On Living in the Pandemic Age

By: Hart Hillman

Adversity, in business and beyond, is unavoidable; the only power we have over it is in how we choose to manage it.   

As someone who has been in the leadership business for over 20 years, I’ve spent my career studying how our best business leaders react and adapt to difficult circumstances. This disease, however, doesn’t discriminate, and will ultimately touch each and every one of us. As a result, there is an opportunity for everyone to demonstrate strong leadership, to take responsibility for his or her actions, to offer assistance to those in need, and to improve our own wellbeing by supporting those around us.

Remaining optimistic in the face of a global pandemic that will kill thousands and impact millions isn’t an easy task, and by no means am I attempting to downplay the seriousness of this situation. However, my experience has demonstrated how, despite having little control over what happens to them, the best leaders are able to remain calm under fire, seek out positive solutions, and demonstrate to others that there is a steady hand at the wheel. This moment in time is absolutely unparalleled, but as we face down this global pandemic many of the same rules apply.

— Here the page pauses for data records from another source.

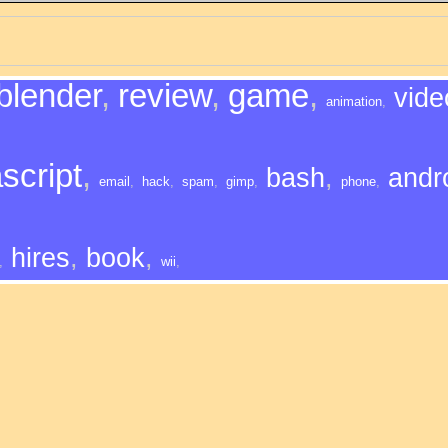
blender
,
review
,
game
,
vide
animation
,
script
,
bash
,
andr
email
,
hack
,
spam
,
gimp
,
phone
,
hires
,
book
,
,
wii
,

Much will test our resolve in the coming weeks, and while we can only do so much to control the spread of the virus we can make this very difficult situation better by being mindful of our approach, attitude and outlook. After all, reality is informed by one’s perception. Even when things are objectively trying, it’s often just a matter of how we choose to react.  

As CS. Lewis wrote in 1948’s “On Living in an Atomic Age,” at a time when humanity was grappling with the possibility of total annihilation:

 If we are all going to be destroyed by an atomic bomb, let that bomb when it comes find us doing sensible and human things—praying, working, teaching, reading, listening to music, bathing the children, playing tennis, chatting to our friends over a pint and a game of darts—not huddled together like frightened sheep and thinking about bombs. They may break our bodies (a microbe can do that) but they need not dominate our minds.

Don’t get me wrong; it’s been difficult to ignore the instinct to retreat, panic shop, hunker down and maybe even give up. Each day has been a wild swing of emotion, ranging from deeply optimistic to deeply fearful as the impact and reality of this global epidemic hits increasingly closer to home.

 What I’ve discovered through this experience, however is that what you choose to focus on will ultimately become your reality. Watching hour after hour of alarmist newscasts can strain even the strongest and most optimistic amongst us. Rather than watching the wreckage unfold on live television, hard as it may be to look away, we can instead help improve our own state of mind by dedicating our time and energy to nobler causes. Reach out to friends, family and associates, spend a little extra time on the phone, really listen to what they’re going through and offer a helping hand whenever possible, especially to those most vulnerable. Doing so will go a long way in improving your own wellbeing, the wellbeing of those around you, and by extension strengthen our collective resolve against a very real threat. 

In the face of this pandemic many will deny, distance, cower and even profiteer from the challenges ahead. Others, however, are already rising to the occasion, improving their own wellbeing by doing what they can to support others. Neighbours are voluntarily helping at-risk neighbours, distilleries are converting their production lines to create and donate hand sanitizer, musicians are putting on live performances on balconies and rooftops, and our front line healthcare workers are carrying the weight of the world as they wage a daily battle against a deadly virus.

These are trying times for everyone, and all signs suggest things are likely to get worse before they get better. Instead of resigning to the spiral of despair, fuelled by dystopian news stories and uncomfortably close quarters, take a moment to think about the bigger picture, and the small role you can play in improving the overall outcome.  

 In the not too distant future we’ll all look back in judgement of our own actions during this extraordinary and perilous time. When the dust finally settles the question that remains is whether that change was influenced by the more noble aspects parts of our nature, or if we gave into our more basic instincts. I sincerely hope that we are able to reflect on it as the moment when we came together, allowing our shared adversity to dissolve the superficialities that divide us, and wash away those labels that separate us.

 The coronavirus will bring many tragic outcomes, but I hope our shared adversity also brings recognition of our shared humanity. After all, this disease doesn’t discriminate, and in doing so it offers us an opportunity to unite against it. We’re all already fighting the virus in our own way by staying home, washing our hands and being mindful of the risks we could pose to others. We can further our collective cause even more so by demonstrating strong leadership. That means taking responsibility for our own actions, offering assistance to those in need, and improving our own wellbeing by supporting those around us.